Data records

***

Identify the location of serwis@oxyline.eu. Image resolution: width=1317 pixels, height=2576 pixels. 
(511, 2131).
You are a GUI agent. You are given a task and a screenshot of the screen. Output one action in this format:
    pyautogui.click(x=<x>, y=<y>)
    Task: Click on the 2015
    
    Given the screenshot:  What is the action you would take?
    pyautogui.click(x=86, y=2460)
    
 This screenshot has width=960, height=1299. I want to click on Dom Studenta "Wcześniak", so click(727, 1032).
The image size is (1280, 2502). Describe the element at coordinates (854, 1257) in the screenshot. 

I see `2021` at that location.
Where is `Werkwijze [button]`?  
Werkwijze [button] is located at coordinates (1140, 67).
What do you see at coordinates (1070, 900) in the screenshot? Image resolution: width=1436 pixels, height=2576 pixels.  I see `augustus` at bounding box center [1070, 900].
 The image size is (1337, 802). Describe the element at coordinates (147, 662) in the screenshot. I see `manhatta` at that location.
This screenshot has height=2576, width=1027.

***

Task statement = Repeat the lines above exactly.

Final answer =
Identify the location of serwis@oxyline.eu. Image resolution: width=1317 pixels, height=2576 pixels. 
(511, 2131).
You are a GUI agent. You are given a task and a screenshot of the screen. Output one action in this format:
    pyautogui.click(x=<x>, y=<y>)
    Task: Click on the 2015
    
    Given the screenshot:  What is the action you would take?
    pyautogui.click(x=86, y=2460)
    
 This screenshot has width=960, height=1299. I want to click on Dom Studenta "Wcześniak", so click(727, 1032).
The image size is (1280, 2502). Describe the element at coordinates (854, 1257) in the screenshot. 

I see `2021` at that location.
Where is `Werkwijze [button]`?  
Werkwijze [button] is located at coordinates (1140, 67).
What do you see at coordinates (1070, 900) in the screenshot? Image resolution: width=1436 pixels, height=2576 pixels.  I see `augustus` at bounding box center [1070, 900].
 The image size is (1337, 802). Describe the element at coordinates (147, 662) in the screenshot. I see `manhatta` at that location.
This screenshot has height=2576, width=1027.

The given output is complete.